= Arthur Savile =

English clergyman and cricketer

Arthur Savile (20 December 1819 – 23 April 1870) was an English clergyman and a cricketer who played first-class cricket for Cambridge University and other amateur teams between 1839 and 1841. He was born at Methley in Yorkshire and died at Fowlmere in Cambridgeshire.

Savile was the sixth son of John Savile, 3rd Earl of Mexborough, and of his wife Anne, who was the daughter of Philip Yorke, 3rd Earl of Hardwicke.

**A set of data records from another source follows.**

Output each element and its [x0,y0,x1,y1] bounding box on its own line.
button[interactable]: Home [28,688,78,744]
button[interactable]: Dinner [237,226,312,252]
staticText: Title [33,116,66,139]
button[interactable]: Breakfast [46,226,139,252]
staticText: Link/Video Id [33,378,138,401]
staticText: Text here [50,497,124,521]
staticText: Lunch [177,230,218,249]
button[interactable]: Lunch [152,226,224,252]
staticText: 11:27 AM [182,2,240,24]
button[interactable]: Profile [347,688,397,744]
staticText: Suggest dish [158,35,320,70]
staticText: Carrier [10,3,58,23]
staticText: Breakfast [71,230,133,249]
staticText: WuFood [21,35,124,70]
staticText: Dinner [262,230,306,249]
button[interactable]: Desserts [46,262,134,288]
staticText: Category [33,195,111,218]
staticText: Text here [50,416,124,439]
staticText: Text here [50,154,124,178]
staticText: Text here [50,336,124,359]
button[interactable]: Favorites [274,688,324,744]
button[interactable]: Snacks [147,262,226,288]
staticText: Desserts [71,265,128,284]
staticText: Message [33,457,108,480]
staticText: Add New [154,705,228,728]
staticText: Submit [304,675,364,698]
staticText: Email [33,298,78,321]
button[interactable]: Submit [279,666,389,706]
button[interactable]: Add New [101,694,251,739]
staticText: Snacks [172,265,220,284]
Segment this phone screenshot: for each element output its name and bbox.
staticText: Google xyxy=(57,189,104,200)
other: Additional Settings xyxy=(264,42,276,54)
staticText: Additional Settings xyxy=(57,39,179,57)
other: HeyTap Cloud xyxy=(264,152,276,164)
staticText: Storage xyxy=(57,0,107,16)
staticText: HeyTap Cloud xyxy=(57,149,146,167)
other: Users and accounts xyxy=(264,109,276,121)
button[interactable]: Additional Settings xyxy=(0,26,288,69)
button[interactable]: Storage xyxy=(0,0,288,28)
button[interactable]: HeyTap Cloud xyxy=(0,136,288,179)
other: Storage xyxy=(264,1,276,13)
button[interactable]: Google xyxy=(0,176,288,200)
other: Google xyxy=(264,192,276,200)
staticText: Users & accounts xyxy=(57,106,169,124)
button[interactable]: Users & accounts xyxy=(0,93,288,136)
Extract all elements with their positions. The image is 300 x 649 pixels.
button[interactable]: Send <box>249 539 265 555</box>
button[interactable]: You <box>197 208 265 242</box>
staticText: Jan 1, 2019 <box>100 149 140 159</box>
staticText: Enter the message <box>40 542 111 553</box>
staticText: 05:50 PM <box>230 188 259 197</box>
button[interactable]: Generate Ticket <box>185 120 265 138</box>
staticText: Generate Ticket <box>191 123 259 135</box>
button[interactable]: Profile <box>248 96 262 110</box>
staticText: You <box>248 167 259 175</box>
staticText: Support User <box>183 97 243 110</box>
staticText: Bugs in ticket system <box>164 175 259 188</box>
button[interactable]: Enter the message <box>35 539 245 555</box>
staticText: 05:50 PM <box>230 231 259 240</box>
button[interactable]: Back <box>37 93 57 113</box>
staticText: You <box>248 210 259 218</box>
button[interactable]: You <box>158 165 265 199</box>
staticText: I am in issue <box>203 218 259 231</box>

Throughout his life, he was styled as "The Honourable Arthur Savile". He was educated at Eton College and at Trinity College, Cambridge.

As a cricketer, Savile was a middle-order batsman, and he appears not to have bowled, though he played one first-class match for a team called the "Fast Bowlers" in 1841 and in any case records from his time as a cricketer are incomplete. He played three times from 1836 to 1838 for Eton in the annual Eton v Harrow cricket match before going to Cambridge University in 1839. He was not successful in first-class cricket. In his first match for Cambridge University, he scored 14 not out in the first innings of the match against the Marylebone Cricket Club (MCC), but that remained his highest score, and in his only other appearance for the university side, in the University Match against Oxford University in 1840, he scored just 3 and 1. Three matches for MCC produced just 11 runs in four innings, while he failed to score in either innings of his other first-class game.

Savile graduated from Cambridge University in 1841 and was ordained as a deacon and then as a priest within the Church of England from 1844 to his death. From 1843 to 1847 he was curate at three different churches: St Clement Danes in London, St Nicholas' Church in Warwick, and then in the parish of Monks Kirby with Withybrook in north Warwickshire. In 1847 he was appointed vicar at Ashby Magna in Leicestershire and in 1850 he moved to be vicar at Fowlmere in Cambridgeshire, where he remained until his death, aged 50.

Savile married Lucy Neville, daughter of Richard Griffin, 3rd Baron Braybrooke, in 1852 and they had eight daughters and two sons. His death was reported as being sudden: "after a few hours' illness, of acute inflammation of the windpipe".